Please repeat exactly the lines below from the one containing "ップを実現した例も多数報告されています。" down to the one containing "ります。小規模事業者の場合、年収は500万円から1,000", both included, and nothing else.

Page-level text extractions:

◆ ◆ ◆ ◆ ◆ ◆ ◆

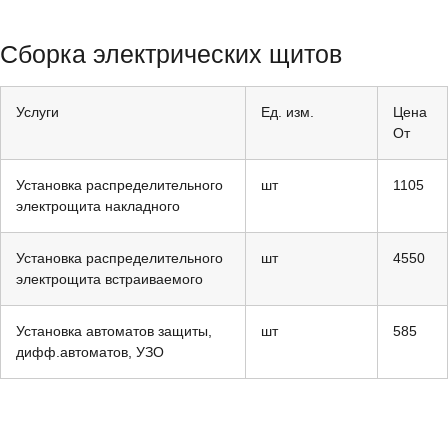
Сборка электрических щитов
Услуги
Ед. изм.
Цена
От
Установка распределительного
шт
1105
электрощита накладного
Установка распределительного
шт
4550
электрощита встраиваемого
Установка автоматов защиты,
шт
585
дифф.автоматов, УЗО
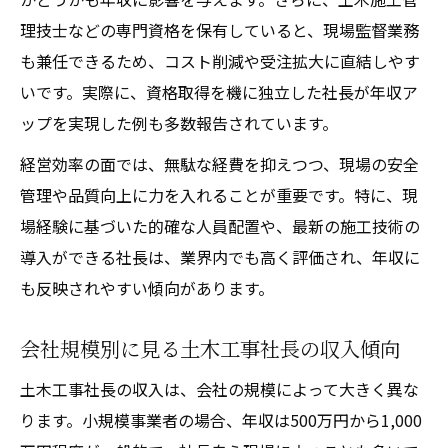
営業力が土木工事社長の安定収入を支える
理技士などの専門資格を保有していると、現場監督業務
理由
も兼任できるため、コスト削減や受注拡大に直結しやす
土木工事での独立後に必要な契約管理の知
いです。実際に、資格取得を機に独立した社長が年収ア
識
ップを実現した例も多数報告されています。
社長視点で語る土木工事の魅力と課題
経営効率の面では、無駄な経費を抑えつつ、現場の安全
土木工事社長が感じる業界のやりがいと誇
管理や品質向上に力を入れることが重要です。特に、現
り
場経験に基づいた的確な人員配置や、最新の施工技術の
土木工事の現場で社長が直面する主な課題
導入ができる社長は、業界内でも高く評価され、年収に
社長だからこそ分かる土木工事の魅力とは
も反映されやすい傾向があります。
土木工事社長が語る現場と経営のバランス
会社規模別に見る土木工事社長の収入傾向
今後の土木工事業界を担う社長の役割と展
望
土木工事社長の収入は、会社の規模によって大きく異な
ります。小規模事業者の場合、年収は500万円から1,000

◆ ◆ ◆ ◆ ◆ ◆ ◆

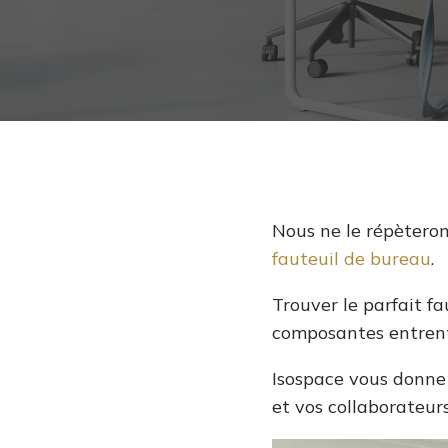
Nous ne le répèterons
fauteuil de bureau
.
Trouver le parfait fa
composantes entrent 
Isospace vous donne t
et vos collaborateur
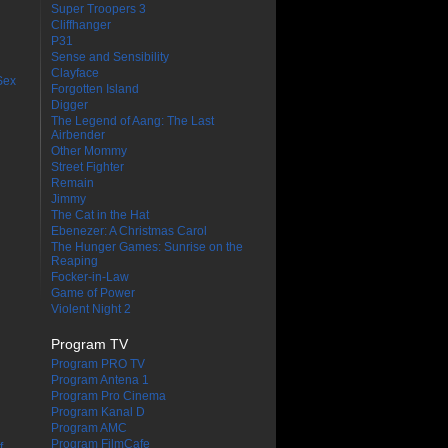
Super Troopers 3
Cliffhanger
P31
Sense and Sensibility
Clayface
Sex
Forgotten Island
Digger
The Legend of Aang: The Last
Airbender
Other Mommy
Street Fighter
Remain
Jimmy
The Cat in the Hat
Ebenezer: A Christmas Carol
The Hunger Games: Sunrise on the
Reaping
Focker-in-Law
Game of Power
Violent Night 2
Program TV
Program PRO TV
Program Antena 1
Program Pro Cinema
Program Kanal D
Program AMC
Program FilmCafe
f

◆ ◆ ◆ ◆ ◆ ◆ ◆

== TASK RESULT ==
ップを実現した例も多数報告されています。
社長視点で語る土木工事の魅力と課題
経営効率の面では、無駄な経費を抑えつつ、現場の安全
土木工事社長が感じる業界のやりがいと誇
管理や品質向上に力を入れることが重要です。特に、現
り
場経験に基づいた的確な人員配置や、最新の施工技術の
土木工事の現場で社長が直面する主な課題
導入ができる社長は、業界内でも高く評価され、年収に
社長だからこそ分かる土木工事の魅力とは
も反映されやすい傾向があります。
土木工事社長が語る現場と経営のバランス
会社規模別に見る土木工事社長の収入傾向
今後の土木工事業界を担う社長の役割と展
望
土木工事社長の収入は、会社の規模によって大きく異な
ります。小規模事業者の場合、年収は500万円から1,000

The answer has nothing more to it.